La llamada telefónica del Rey a Carlos Lesmes, Presidente del Tribunal Supremo y del Consejo General del Poder Judicial, lamentando no haber podido presidir en Barcelona, como cada año, el solemne acto de entrega de despachos a los integrantes de la última promoción judicial, ha sido ocasión, coartada, excusa y/o pretexto -seguramente todo ello- desde el Gobierno y sus aliados mediáticos, para desencadenar una auténtica caza de brujas contra Felipe VI como Rey, y contra la Monarquía constitucional como institución.
El asunto es lo suficientemente serio para no calificarlo como un mero «calentón» o desahogo de un Gobierno radical e inexperto. Sus protagonistas han sido nada menos que el Vicepresidente Segundo y los ministros de Justicia y de Consumo, con el estrambote final de la Vicepresidenta Primera Carmen Calvo expresando que, «haber asistido al acto, hubiera significado la ruptura de la neutralidad política por parte del Rey».
Por una lado, este hecho debe interpretarse en el marco de la sedicente campaña contra la Corona por parte de Podemos, que no oculta que «está trabajando para una futura Tercera República». También de la anterior intervención de Sánchez hablando de las «inquietantes y perturbadoras informaciones relativas al Rey emérito», que no ayudaron a encauzar adecuadamente la cuestión y acabaron precipitando su actual «exilio voluntario», con evidente daño reputacional para la institución.

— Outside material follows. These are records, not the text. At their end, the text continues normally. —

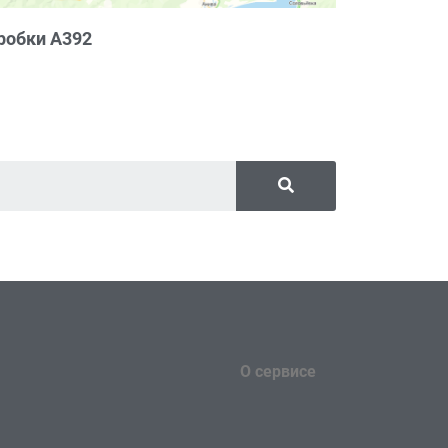
робки А392
О сервисе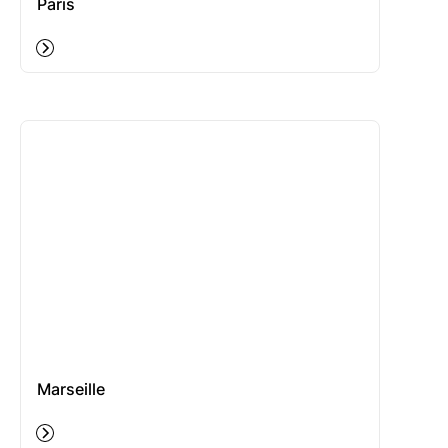
Paris
Marseille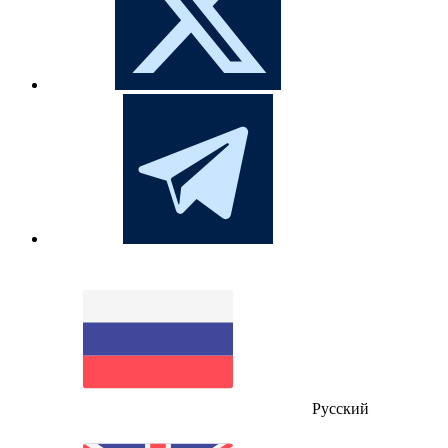
Русский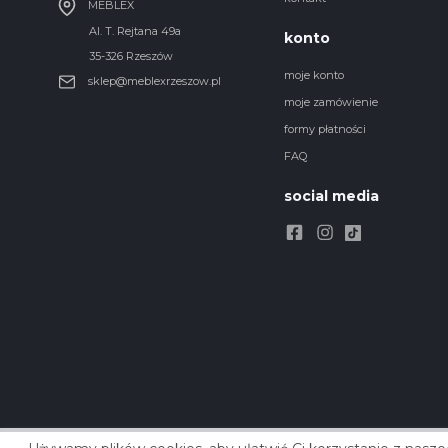
MEBLEX
Al. T. Rejtana 49a
konto
35-326 Rzeszów
moje konto
sklep@meblexrzeszow.pl
moje zamówienie
formy płatności
FAQ
social media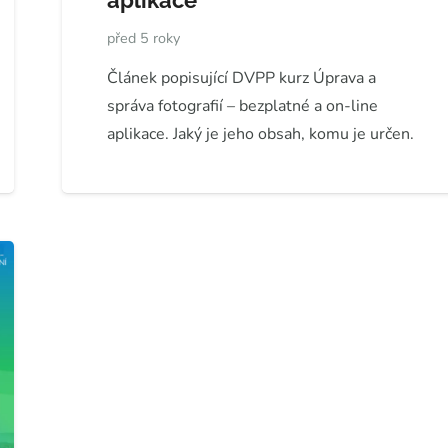
aplikace
před 5 roky
Článek popisující DVPP kurz Úprava a
správa fotografií – bezplatné a on-line
aplikace. Jaký je jeho obsah, komu je určen.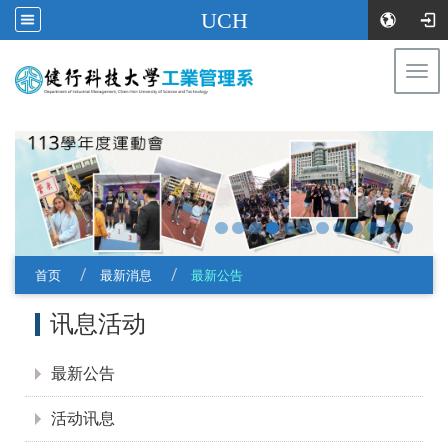
UCH
Togg
navi
:::
首页
最新消息
最新公告
:::
讯息活动
最新公告
活动讯息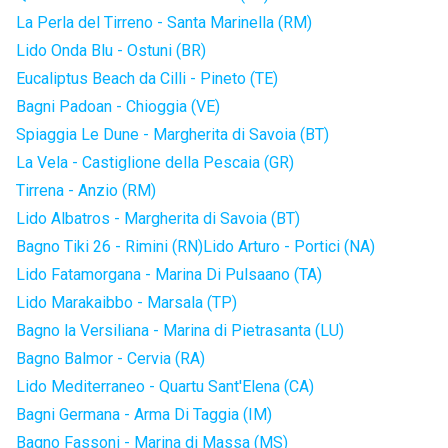
La Perla del Tirreno - Santa Marinella (RM)
Lido Onda Blu - Ostuni (BR)
Eucaliptus Beach da Cilli - Pineto (TE)
Bagni Padoan - Chioggia (VE)
Spiaggia Le Dune - Margherita di Savoia (BT)
La Vela - Castiglione della Pescaia (GR)
Tirrena - Anzio (RM)
Lido Albatros - Margherita di Savoia (BT)
Bagno Tiki 26 - Rimini (RN)
Lido Arturo - Portici (NA)
Lido Fatamorgana - Marina Di Pulsaano (TA)
Lido Marakaibbo - Marsala (TP)
Bagno la Versiliana - Marina di Pietrasanta (LU)
Bagno Balmor - Cervia (RA)
Lido Mediterraneo - Quartu Sant'Elena (CA)
Bagni Germana - Arma Di Taggia (IM)
Bagno Fassoni - Marina di Massa (MS)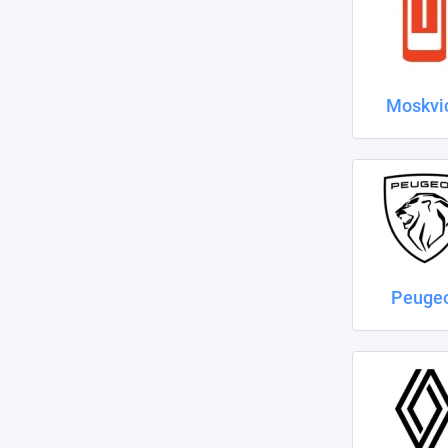
Moskvi
Peuge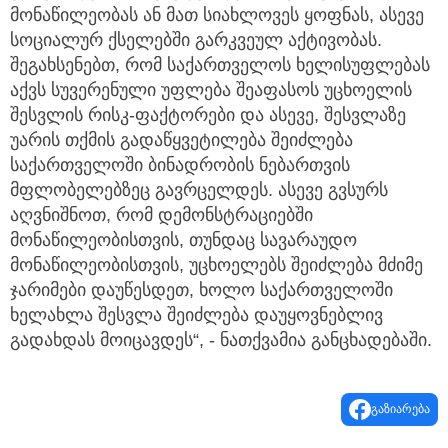
ეს შეიძლება მოიცავდეს დემონსტრაციებში
მონაწილეობას ან მათ სიახლოვეს ყოფნას, ასევე
სოციალურ ქსელებში გარკვეულ აქტივობას.
შეგახსენებთ, რომ საქართველოს ხელისუფლებას
აქვს სუვერენული უფლება შეაფასოს უცხოელის
შესვლის რისკ-ფაქტორები და ასევე, შესვლაზე
უარის თქმის გადაწყვეტილება შეიძლება
საქართველოში ბინადრობის ნებართვის
მფლობელებზეც გავრცელდეს. ასევე გვსურს
აღვნიშნოთ, რომ დემონსტრაციებში
მონაწილეობისთვის, თუნდაც სავარაუდო
მონაწილეობისთვის, უცხოელებს შეიძლება მძიმე
ჯარიმები დაუწესდეთ, ხოლო საქართველოში
ხელახლა შესვლა შეიძლება დაუყოვნებლივ
გადახდას მოიცავდეს“, - ნათქვამია განცხადებაში.
გაზიარება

Por otro lado, es evidente que el veto a la presencia del Rey en ese acto judicial, es indisociable del hecho de que se celebraba precisamente en la Ciudad Condal, cuya alcaldesa Inmaculada Colau se afana en una continua campaña de ataque a la Monarquía, mientras le atiza el fuego su mano derecha Asens como presidente del grupo parlamentario de Podemos en el Congreso. Por si fuera poco, todo ello coincidiendo con la negociación del Gobierno de un acuerdo presupuestario con el «bloque político de la moción de censura», que se desea convertir en un pacto de gobernabilidad para toda la legislatura, permanente reivindicación de Iglesias para garantizar la estabilidad gubernamental.
En ese contexto alcanzan pleno sentido los graves ataques vertidos contra el Rey acusándole nada menos que de «maniobrar contra el Gobierno e incumplir la Constitución»; incriminación gravísima en cualquier circunstancia, y más cuando ha sido efectuada por un ministro comunista, aunque sea el titular del ministerio «Consumista», que a esto dedica su tiempo en las redes sociales, a falta de labores más importantes en la anterior Dirección General elevada de rango para satisfacer la cuota podemita en el Gobierno.

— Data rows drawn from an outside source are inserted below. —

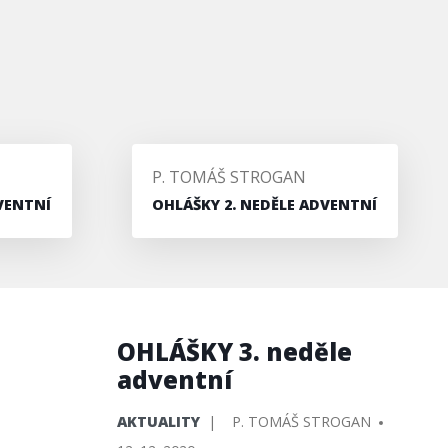
PŘIDAL/A
P. TOMÁŠ STROGAN
VENTNÍ
OHLÁŠKY 2. NEDĚLE ADVENTNÍ
OHLÁŠKY 3. neděle
adventní
PUBLIKOVÁNO
PŘIDAL/A
AKTUALITY
P. TOMÁŠ STROGAN
V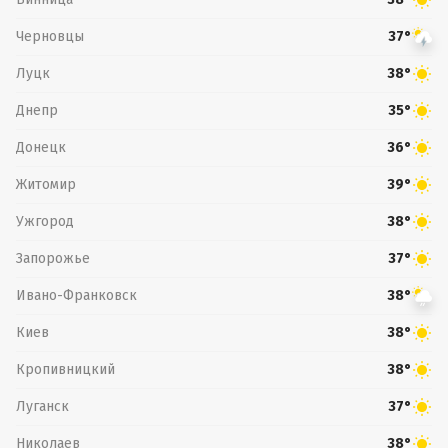
Черновцы
37°
Луцк
38°
Днепр
35°
Донецк
36°
Житомир
39°
Ужгород
38°
Запорожье
37°
Ивано-Франковск
38°
Киев
38°
Кропивницкий
38°
Луганск
37°
Николаев
38°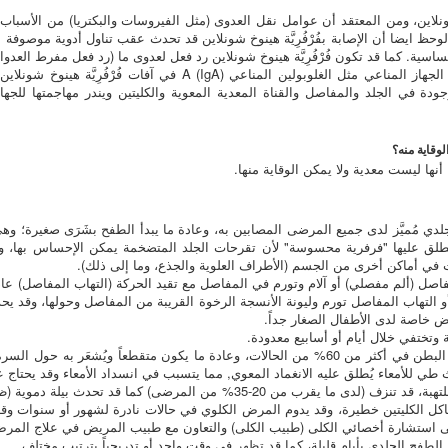
خ شونلاين، ومن المعتقد أن عوامل نقل العدوى (مثل الفيروسات والبكتريا) من الأسباب
وحظ ايضا أن الإصابة بفُرْفُرِيَّة هينوخ شونلاين قد تحدث عقب تناول أدوية موصوفة
حساسية. كما قد تكون فُرْفُرِيَّة هينوخ شونلاين رد فعل لعدوى ما (رد فعل مفرط العد
يُشير العثور على ترسبات لمنتجات معينة من الجهاز المناعي مثل الغلوبولي
وجودة في الجلد والمفاصل والقناة المعدية المعوية والكليتين ويندر مهاجمتها لل
ما أنها ليست معدية ولا يمكن الوقاية منها.
مُميَّز لدى جميع المرضى المصابين به، وعادة ما يبدأ الطفح بشَرَى صغيرة؛ وهي
ُطلق عليها "فرفرية محسوسة" لأن تقرحات الجلد المتضخمة يمكن الإحساس بها، وت
ت في أماكن أخرى من الجسم (الأطراف العلوية والجذع، وما إلى ذلك).
لمرضى (> 65٪) آلام في المفاصل (ألم مفصلي) أو آلام وتورم في المفاصل مع تقيد الحركة (التهاب ال
و التهاب المفاصل تورم وليونة الأنسجة الرخوة القريبة من المفاصل وحولها، وقد يح
ض خاصة لدى الأطفال الصغار جداً.
تختفي خلال أيام أو أسابيع معدودة.
وعندما تُصبح الأوعية الدموية ملتهبة يظهر ألم البطن في أكثر من 60% من الحالات، وعادة ما يكون
طي للأمعاء يُطلق عليه الانغماد المعوي, مما يتسبب في انسداد الأمعاء وقد يحتاج ع
عندما تُصبح الأوعية الدموية الخاصة بالكليتين ملتهبة، قد تنزف (لدى ما يقرب من 20-
الطفح الجلدي بأيام قليلة، كما قد تظهر في وقت واحد أو تدريجياً بترتيب مختلف.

El resultado es que ha incorporado a la agenda política un debate hasta ahora inexistente en la sociedad: el de la «forma de Estado». La operación de acoso y derribo a la Monarquía Parlamentaria, es un intento de demolición del régimen constitucional de 1978, ya que la Corona es la piedra angular de nuestro sistema político. Como cambiar la forma de Estado -de Monarquía a República- es muy difícil de conseguir por la vía de la reforma constitucional, tratan de obtenerla por vías «indirectas». Al servicio de este objetivo también está el proyecto de imponer por ley un relato «democrático» de la Historia, que afecta a la misma Transición. Un objetivo político lógico, si reconocemos quiénes son los aliados del susodicho «bloque político de la moción» tan del gusto del Vicepresidente Iglesias: Podemos, ERC, Bildu, Errejón, BNG… con el PSOE de Sánchez a la cabeza, que le permite disponer de mayoría absoluta para dejar a España al final de la legislatura de tal forma que —esta vez, sí—, no la va a reconocer «ni la madre que la parió».

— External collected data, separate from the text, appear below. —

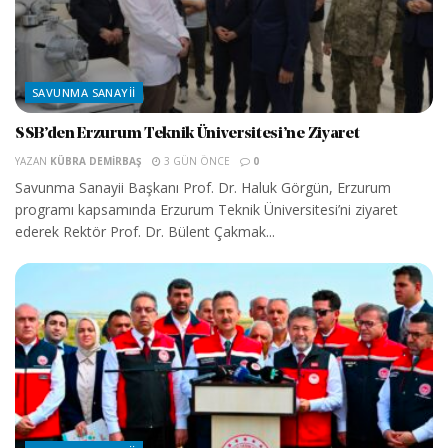
SAVUNMA SANAYII
SSB’den Erzurum Teknik Üniversitesi’ne Ziyaret
YAZAN
KÜBRA DEMIRBAŞ
3 GÜN ÖNCE
0
Savunma Sanayii Başkanı Prof. Dr. Haluk Görgün, Erzurum
programı kapsamında Erzurum Teknik Üniversitesi’ni ziyaret
ederek Rektör Prof. Dr. Bülent Çakmak...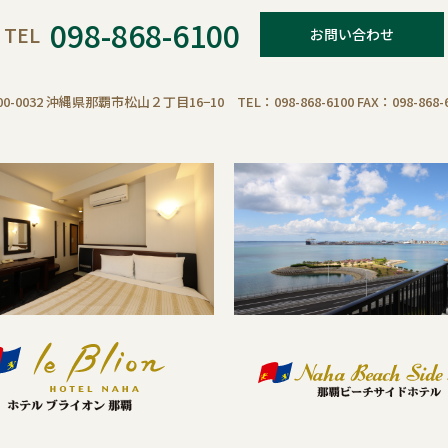
098-868-6100
TEL
お問い合わせ
00-0032 沖縄県那覇市松山２丁目16−10 TEL：098-868-6100 FAX：098-868-6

Nuestras experiencias republicanas han estado situadas entre la opereta de la Primera, y la terrible tragedia de la Segunda. Dice el refrán que «no hay dos sin tres». El advenimiento de la Tercera -plurinacional y bolivariana-, significaría el fin de la Nación, objetivo perseguido por podemitas y separatistas catalanes.
Descubiertas las cartas por una llamada telefónica del Jefe del Estado, obligado al parecer no sólo a permanecer confinado, sino también mudo, es llegado el momento de adoptar estrategias políticas que estén a la altura de lo que la gravedad del momento exige. No nos veamos obligados a repetir el tardío lamento Orteguiano: «No es esto, no es esto».